• [WORK ITEM]:
Scan the records for the word "recuperação". Return each line where it is found.

Transcribed page contents
□ □ □ □ □

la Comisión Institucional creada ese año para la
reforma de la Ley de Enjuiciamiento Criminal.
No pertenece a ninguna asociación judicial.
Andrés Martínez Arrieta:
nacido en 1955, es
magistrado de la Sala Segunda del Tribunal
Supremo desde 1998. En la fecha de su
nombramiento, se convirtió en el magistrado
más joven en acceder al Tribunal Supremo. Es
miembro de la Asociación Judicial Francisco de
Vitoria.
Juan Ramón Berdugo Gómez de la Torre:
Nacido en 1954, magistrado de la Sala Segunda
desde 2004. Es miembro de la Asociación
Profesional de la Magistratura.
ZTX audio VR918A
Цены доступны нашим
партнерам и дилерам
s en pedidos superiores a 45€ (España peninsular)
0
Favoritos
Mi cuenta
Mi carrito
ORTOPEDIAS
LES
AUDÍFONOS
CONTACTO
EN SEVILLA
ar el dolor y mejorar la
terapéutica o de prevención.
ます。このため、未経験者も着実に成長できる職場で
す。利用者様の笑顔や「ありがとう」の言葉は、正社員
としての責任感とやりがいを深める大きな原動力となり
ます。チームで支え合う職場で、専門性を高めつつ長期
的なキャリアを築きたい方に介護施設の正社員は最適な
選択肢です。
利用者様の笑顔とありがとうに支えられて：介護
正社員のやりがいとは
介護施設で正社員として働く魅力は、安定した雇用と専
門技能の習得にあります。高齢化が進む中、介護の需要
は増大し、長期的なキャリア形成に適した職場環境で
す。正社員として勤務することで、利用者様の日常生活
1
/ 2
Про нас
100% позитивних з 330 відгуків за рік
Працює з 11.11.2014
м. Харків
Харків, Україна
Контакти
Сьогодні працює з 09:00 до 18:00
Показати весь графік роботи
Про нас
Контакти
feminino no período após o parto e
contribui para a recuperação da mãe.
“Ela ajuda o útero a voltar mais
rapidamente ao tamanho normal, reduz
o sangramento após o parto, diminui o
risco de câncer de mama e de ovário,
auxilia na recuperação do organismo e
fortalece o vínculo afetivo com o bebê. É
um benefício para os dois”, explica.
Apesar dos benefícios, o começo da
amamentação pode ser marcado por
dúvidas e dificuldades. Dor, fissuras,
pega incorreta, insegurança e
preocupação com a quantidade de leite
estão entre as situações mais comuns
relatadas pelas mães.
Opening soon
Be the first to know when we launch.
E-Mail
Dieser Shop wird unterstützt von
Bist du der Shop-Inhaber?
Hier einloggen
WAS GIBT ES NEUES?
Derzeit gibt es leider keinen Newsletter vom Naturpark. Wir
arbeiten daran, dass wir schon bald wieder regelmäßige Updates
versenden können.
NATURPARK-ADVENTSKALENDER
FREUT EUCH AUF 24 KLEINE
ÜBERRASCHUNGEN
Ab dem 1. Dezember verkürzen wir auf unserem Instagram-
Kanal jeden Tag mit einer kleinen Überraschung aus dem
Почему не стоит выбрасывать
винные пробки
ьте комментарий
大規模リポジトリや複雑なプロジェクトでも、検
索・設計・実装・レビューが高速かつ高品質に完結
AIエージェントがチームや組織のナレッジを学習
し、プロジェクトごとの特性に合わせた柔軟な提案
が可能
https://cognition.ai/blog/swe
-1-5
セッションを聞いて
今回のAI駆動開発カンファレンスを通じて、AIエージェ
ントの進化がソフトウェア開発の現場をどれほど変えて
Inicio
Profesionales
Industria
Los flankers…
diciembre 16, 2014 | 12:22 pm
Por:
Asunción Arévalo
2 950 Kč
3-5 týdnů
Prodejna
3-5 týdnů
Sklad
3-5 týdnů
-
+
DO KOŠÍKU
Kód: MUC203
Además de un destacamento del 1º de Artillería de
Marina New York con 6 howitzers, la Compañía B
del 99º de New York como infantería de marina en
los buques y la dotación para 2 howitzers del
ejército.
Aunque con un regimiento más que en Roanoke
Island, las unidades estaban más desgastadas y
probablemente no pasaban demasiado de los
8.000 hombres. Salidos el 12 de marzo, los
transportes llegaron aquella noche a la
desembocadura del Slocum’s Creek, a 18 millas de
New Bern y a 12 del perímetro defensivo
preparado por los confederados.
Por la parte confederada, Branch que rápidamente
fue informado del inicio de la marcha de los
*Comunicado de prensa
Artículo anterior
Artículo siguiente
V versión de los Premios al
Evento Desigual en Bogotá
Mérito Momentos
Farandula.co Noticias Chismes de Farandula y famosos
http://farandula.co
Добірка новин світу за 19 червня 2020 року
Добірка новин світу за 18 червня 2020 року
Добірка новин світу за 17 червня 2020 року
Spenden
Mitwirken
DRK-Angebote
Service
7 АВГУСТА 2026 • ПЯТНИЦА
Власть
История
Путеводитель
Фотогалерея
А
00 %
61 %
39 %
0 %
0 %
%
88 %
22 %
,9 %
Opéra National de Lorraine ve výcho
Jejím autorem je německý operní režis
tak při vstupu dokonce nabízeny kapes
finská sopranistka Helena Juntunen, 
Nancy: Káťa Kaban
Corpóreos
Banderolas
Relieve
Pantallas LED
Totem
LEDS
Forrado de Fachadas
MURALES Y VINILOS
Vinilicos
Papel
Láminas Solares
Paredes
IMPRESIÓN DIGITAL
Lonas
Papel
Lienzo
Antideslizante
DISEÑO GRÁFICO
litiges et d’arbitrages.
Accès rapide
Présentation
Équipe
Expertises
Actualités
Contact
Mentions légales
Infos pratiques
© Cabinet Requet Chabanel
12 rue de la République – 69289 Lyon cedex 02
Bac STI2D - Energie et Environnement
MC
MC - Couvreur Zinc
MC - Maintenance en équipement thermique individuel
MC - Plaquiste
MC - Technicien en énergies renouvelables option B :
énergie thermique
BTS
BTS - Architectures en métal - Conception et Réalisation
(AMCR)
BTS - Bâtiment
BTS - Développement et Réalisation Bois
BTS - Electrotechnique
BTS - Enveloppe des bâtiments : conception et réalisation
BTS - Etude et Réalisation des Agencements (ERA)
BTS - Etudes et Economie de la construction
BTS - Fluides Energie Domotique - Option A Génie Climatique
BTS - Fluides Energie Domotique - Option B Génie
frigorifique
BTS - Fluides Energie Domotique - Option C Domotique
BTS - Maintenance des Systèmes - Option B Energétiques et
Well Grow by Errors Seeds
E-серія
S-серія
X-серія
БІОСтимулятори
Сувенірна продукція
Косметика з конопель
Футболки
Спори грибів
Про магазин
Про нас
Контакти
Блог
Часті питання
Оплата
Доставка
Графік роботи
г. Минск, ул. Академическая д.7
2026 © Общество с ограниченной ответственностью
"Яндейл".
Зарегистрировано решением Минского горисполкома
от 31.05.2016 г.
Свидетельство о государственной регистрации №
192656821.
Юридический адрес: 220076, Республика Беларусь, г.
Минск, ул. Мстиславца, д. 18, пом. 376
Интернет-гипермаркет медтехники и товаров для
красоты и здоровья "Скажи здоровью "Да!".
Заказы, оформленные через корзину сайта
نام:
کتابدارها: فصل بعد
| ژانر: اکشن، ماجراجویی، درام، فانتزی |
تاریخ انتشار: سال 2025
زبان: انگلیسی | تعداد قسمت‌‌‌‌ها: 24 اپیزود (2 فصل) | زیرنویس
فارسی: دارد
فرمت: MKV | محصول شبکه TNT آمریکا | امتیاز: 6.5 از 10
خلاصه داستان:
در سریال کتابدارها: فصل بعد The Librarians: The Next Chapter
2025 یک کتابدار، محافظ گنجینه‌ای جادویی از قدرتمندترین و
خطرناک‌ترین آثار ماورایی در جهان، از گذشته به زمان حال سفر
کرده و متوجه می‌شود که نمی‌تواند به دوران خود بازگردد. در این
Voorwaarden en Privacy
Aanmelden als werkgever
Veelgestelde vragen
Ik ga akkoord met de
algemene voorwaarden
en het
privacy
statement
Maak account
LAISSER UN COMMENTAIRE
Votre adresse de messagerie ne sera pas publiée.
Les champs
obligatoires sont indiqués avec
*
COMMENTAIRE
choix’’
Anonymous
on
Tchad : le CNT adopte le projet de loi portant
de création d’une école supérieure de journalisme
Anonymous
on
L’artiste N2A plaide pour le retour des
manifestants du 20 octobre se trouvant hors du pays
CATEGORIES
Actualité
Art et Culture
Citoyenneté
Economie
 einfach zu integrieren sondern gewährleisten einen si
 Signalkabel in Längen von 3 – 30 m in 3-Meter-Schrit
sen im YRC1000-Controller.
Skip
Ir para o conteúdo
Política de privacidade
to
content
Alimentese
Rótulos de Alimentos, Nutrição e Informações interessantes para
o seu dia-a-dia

□ □ □ □ □

• [SOLVED EXERCISE]:
contribui para a recuperação da mãe.
auxilia na recuperação do organismo e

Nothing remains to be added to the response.